# 9 screws, 1 metal plate and 17 staples



## cjvdbeek (Jan 8, 2012)

I broke my right wrist on the day before Thanksgiving. The ER took X-rays and set it, but I had to wait until the following Monday to see the orthopedic. He told me my wrist was shattered and that I needed surgery. I had surgery three days later. He put in nine screws and a plate. Then sealed it up with 17 staples. I'm amazed that the surgery didn't hurt all that much. Walking around over Thanksgiving weekend with the broken bones rattling around in a splint hurt much worse. The staples are kind of irritating, but they will probably come out on Friday. It's been almost two weeks and I'm starting to feel better and am really missing being able to ride. Here's a nasty pic of the incision.

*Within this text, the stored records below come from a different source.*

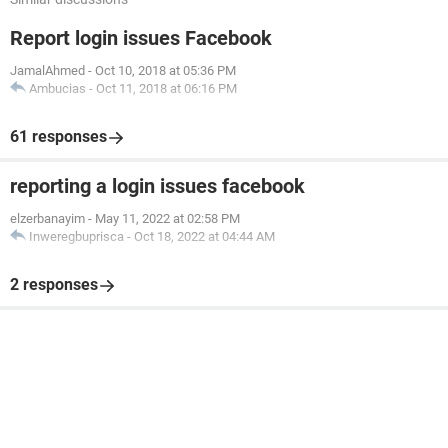
Report login issues Facebook
JamalAhmed
-
Oct 10, 2018 at 05:36 PM
Ambucias
-
Oct 11, 2018 at 06:16 PM
61 responses
reporting a login issues facebook
elzerbanayim
-
May 11, 2022 at 02:58 PM
Inweregbuprisca
-
Oct 18, 2022 at 04:44 AM
2 responses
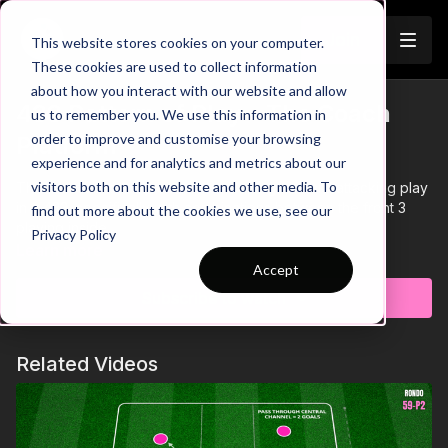
Join
This website stores cookies on your computer.
These cookies are used to collect information
about how you interact with our website and allow
433 Pattern of Play - The Coach
us to remember you. We use this information in
order to improve and customise your browsing
Platform
experience and for analytics and metrics about our
visitors both on this website and other media. To
This practice is focused on developing forward attacking play
in a 433, specifically with combinations between the front 3
find out more about the cookies we use, see our
playing inside.
Privacy Policy
Learn more
Accept
Subscribe to watch
Related Videos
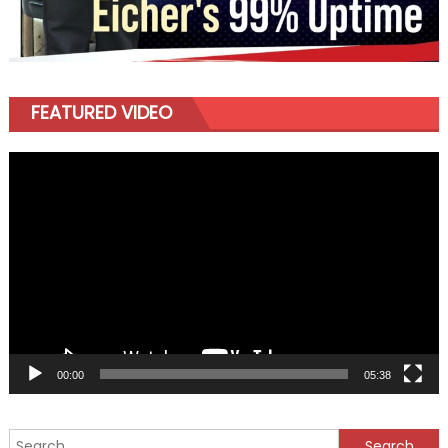
FEATURED VIDEO
Video
Player
00:00
05:38
Search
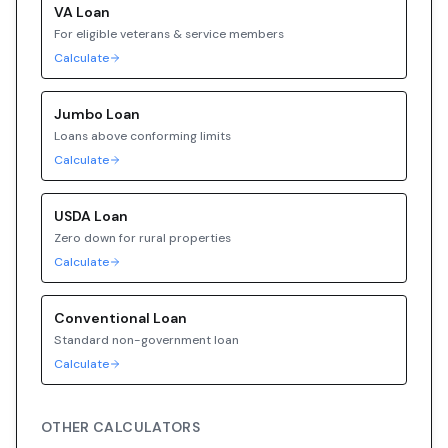
VA
Loan
For eligible veterans & service members
Calculate
Jumbo
Loan
Loans above conforming limits
Calculate
USDA
Loan
Zero down for rural properties
Calculate
Conventional
Loan
Standard non-government loan
Calculate
OTHER CALCULATORS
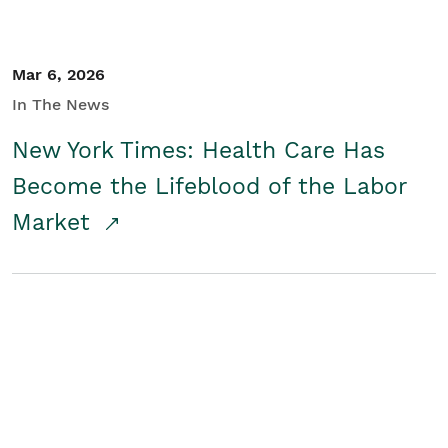
Mar 6, 2026
In The News
New York Times: Health Care Has
Become the Lifeblood of the Labor
Market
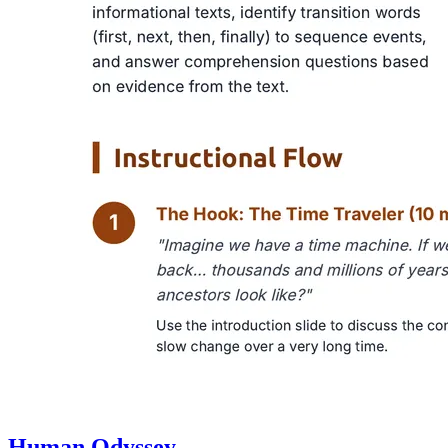
Human Odyssey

I'm hoping to get a copy of the X-ray pics of the hardware in my wrist when I see the doc on Friday.


----------



## xcguy (Apr 18, 2004)

Looks almost exactly like my wrist looked after my surgery. No cast?


----------



## cjvdbeek (Jan 8, 2012)

No cast just a splint that I can take off to shower and change the dressing. Doc also told me to try to squeeze a Nerf ball to start rebuilding my range of motion.


----------



## xcguy (Apr 18, 2004)

Well, as my pt person told me, your injury is not his injury. In my case, I was casted for six weeks, my hand came out looking like a leather glove, it was months before I could do anything with it. Amazing that after that nasty looking scar and plate you just have a soft cast and can start "working out" in just a few weeks. But good for you!


----------



## cjvdbeek (Jan 8, 2012)

"Working out" hurts like hell and I can barely squeeze the nerf ball. But at least I'm not completely immobilized. I was in a crappy splint made of plaster and ace bandages that went from my fingers to my shoulder for a week and that was driving me nuts. Plus it wasn't really holding the broken bones stable.


----------



## xcguy (Apr 18, 2004)

My cast stopped just below the elbow. I had it for six weeks. I was finally able to squeeze even just the slightest bit on a really easy ball about a month after it got taken off. 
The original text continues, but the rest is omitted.